Henri Nouwen called prayer “the very beat of the compassionate heart”—something that has to be regular and often, not just every once in a while.
Make a list of people you want to pray for. Consider using specific Scriptures as you pray, such as these: Numbers 6:24-26, Ephesians 3:14-19, Philippians 1:9-11, and 2 Thessalonians 3:16. You might use a journal or a calendar to practice the discipline of daily prayer for others, or you might turn your daily steps into a time of intercession.
As you read stories in the news about people in need, add them to your prayer list, too. You may not know them personally, but their lives have intersected with yours through stories. As you pray for others—whether families living as refugees, individuals being exploited through human trafficking, people affected by disasters, or those who’ve experienced other trauma—you will find that God gives you more compassion for them.
Use kind words.
Scripture is filled with reminders that the words we use matter. Colossians 4:6 reminds us to let the words we use “always be gracious,” and 1 Thessalonians 5:11 tells us to “encourage one another and build up each other.”
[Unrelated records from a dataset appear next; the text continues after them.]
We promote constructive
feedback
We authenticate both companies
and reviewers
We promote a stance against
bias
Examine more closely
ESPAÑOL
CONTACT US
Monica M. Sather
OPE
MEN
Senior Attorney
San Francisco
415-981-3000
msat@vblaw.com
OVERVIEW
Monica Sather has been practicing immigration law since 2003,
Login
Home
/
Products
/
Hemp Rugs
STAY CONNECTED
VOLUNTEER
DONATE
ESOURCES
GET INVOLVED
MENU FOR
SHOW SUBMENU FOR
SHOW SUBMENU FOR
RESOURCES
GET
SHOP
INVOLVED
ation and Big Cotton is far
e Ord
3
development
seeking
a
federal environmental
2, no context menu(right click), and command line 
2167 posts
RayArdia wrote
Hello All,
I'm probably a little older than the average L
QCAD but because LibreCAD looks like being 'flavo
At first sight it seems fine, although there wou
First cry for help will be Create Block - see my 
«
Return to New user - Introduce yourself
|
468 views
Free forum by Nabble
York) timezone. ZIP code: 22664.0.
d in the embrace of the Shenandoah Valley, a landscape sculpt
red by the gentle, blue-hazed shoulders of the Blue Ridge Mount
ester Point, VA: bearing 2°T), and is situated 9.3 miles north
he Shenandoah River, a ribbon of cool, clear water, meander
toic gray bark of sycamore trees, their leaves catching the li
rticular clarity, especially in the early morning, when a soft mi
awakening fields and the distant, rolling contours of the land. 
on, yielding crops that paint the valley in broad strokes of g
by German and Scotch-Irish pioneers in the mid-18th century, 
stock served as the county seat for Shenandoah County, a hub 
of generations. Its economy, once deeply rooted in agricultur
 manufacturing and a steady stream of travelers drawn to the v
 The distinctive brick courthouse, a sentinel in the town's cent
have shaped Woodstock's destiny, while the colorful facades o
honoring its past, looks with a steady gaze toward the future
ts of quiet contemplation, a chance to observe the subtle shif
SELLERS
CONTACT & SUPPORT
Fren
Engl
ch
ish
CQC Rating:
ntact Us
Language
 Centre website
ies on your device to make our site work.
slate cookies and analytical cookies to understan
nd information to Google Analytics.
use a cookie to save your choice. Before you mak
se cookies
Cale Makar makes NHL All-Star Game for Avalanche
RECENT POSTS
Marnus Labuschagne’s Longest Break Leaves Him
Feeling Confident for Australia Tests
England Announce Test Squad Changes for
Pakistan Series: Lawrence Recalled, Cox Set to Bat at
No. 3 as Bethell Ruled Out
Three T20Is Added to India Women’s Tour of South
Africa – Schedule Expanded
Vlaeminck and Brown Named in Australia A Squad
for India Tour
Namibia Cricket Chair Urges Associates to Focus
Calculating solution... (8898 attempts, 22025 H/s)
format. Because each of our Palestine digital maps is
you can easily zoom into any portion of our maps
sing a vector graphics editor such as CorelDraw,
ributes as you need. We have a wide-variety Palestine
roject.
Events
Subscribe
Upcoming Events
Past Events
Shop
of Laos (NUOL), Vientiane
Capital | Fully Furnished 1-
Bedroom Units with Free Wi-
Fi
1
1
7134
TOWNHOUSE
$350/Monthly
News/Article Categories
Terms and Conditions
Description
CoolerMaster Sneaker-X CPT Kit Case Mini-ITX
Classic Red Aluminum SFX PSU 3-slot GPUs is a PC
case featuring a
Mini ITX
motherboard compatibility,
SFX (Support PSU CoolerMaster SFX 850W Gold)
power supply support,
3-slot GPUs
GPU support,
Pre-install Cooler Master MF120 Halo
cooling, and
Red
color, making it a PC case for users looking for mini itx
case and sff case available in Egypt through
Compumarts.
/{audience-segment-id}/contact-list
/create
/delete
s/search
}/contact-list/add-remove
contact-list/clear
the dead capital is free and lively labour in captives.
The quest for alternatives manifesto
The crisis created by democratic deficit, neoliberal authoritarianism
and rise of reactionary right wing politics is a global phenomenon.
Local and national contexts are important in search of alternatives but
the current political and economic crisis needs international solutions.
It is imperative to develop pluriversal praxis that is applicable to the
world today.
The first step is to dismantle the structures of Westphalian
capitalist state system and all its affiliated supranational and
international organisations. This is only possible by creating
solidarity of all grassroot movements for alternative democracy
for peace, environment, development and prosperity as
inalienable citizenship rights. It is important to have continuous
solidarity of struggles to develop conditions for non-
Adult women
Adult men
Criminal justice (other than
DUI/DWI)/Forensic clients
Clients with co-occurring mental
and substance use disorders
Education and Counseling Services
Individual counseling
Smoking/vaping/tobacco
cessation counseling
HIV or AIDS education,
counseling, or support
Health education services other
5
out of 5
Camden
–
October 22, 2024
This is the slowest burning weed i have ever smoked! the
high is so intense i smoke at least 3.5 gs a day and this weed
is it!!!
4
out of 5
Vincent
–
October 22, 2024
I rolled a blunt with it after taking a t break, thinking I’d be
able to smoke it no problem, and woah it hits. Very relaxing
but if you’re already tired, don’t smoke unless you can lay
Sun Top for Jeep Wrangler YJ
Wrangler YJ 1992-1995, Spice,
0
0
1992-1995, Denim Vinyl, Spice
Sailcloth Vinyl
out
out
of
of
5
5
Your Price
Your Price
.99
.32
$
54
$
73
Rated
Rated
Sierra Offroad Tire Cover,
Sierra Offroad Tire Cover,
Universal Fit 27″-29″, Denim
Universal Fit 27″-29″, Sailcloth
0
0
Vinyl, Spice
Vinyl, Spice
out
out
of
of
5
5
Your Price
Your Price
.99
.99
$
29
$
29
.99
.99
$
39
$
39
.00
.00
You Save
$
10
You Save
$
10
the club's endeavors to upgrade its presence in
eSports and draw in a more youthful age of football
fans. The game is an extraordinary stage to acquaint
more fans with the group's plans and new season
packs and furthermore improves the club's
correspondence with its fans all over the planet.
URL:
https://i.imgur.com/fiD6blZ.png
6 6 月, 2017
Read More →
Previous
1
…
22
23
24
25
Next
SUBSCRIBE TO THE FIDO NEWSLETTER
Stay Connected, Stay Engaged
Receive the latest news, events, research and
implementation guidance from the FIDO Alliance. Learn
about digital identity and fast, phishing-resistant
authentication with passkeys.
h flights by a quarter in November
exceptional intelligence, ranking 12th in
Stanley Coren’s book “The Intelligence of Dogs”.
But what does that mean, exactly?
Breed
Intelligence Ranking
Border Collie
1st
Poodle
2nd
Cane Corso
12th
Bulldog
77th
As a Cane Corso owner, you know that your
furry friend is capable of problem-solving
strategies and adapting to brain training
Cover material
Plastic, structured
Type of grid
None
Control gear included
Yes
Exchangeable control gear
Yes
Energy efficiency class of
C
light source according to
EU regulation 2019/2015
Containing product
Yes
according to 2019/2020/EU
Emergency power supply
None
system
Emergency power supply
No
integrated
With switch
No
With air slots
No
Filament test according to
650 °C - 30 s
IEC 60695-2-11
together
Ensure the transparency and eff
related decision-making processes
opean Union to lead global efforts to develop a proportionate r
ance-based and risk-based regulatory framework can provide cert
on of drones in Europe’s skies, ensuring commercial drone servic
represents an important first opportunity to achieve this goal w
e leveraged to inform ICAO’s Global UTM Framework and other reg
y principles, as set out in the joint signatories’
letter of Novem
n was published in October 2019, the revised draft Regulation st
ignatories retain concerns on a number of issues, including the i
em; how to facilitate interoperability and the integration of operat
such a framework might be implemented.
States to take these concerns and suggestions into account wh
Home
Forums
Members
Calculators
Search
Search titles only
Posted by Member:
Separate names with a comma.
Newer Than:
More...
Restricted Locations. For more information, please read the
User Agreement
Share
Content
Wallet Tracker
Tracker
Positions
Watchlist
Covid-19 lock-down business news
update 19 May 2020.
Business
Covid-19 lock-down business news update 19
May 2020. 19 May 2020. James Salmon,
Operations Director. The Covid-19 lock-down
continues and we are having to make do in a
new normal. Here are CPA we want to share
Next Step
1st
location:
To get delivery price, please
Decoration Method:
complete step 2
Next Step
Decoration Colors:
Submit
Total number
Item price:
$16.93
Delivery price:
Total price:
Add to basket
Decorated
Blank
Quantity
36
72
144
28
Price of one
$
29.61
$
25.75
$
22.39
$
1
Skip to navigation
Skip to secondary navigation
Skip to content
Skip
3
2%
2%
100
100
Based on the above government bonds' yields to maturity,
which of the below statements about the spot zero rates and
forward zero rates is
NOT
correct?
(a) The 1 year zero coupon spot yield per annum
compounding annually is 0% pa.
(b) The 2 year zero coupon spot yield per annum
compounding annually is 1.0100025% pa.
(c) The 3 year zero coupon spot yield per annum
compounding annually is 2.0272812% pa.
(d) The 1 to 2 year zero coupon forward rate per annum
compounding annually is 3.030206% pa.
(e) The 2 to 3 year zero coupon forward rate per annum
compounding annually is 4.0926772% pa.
In the daily stresses of our lives, it’s easy to default to complaining and criticizing others. Compassionate conversation is a choice we make. Try going a full week using only kind, uplifting words. Tell a coworker that you appreciate a job well done. Give a child a reason he or she is special and valued. Find a way to thank a family member for the little things that often go unnoticed.
If you need some motivation, try throwing a little money in a jar every time you hear unkind words coming out of your mouth. At the end of the week, use that money to do something kind for someone else. Then try again the next week with the goal of an empty jar!
An abridged version of this post appeared in the Summer 2018 issue of NCM Magazine. Click HERE to read!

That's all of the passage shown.